Step 7 — WebFetchTool

Behaviour

config/web_fetch.yaml

max_chars: 3000
timeout: 15              # seconds per fetch
user_agent: "LoCAL2/1.0 (research agent)"

Result payload

{
  "result": "URL: https://...\nExtracted text:\n[first 3000 chars of body]",
  "error": null,
  "query_id": "...",
  "session_id": "..."
}

Extraction logic

resp = httpx.get(url, timeout=cfg["timeout"], headers={"User-Agent": ...})
resp.raise_for_status()
soup = BeautifulSoup(resp.text, "html.parser")
# Remove script, style, nav, footer, header tags
for tag in soup(["script", "style", "nav", "footer", "header"]):
    tag.decompose()
text = soup.get_text(separator="\n", strip=True)
text = "\n".join(line for line in text.splitlines() if line.strip())
result = f"URL: {url}\nExtracted text:\n{text[:cfg['max_chars']]}"

Error cases

Gemma reads the error string and can decide to try a different URL or acknowledge the failure. No retry logic in WebFetchTool — that is Gemma's decision.

Unit test sketch

# tests/test_web_fetch_tool.py
def test_fetch_extracts_body_text():
    # httpx.get patched to return known HTML
    # Assert result contains expected extracted text
    # Assert truncated to max_chars

def test_fetch_error_sets_error_field():
    # httpx.get raises HTTPStatusError(404)
    # Assert error field contains "fetch failed: 404"

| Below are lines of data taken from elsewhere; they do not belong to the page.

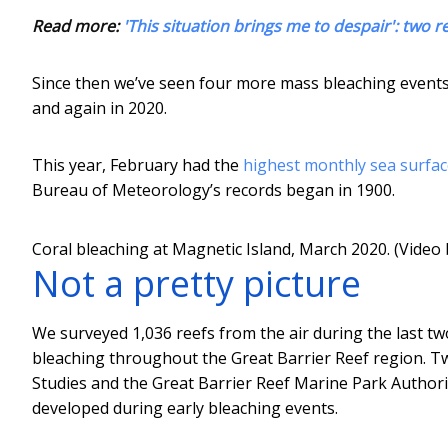
Read more:
'This situation brings me to despair': two re
Since then we’ve seen four more mass bleaching events
and again in 2020.
This year, February had the
highest monthly sea surfa
Bureau of Meteorology’s records began in 1900.
Coral bleaching at Magnetic Island, March 2020. (Video 
Not a pretty picture
We surveyed 1,036 reefs from the air during the last tw
bleaching throughout the Great Barrier Reef region. Tw
Studies and the Great Barrier Reef Marine Park Authori
developed during early bleaching events.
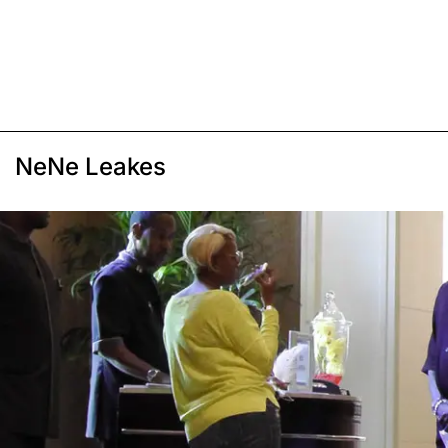
NeNe Leakes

def test_missing_url_sets_error():
    # Publish request with no url in args
    # Assert error: "missing url argument"

Step 8 — GeneratorAgent Tool Loop

Key design decision: short-lived subscriber per tool call
GeneratorAgent's main subscriber listens only to query.received. To receive tool results, _execute_tool() opens a dedicated ZmqSubscriber for that specific tool.result.* subject, polls until correlation_id matches (or timeout), then closes it. This avoids mixing incoming queries with tool results on the same socket, and requires no shared state or threading.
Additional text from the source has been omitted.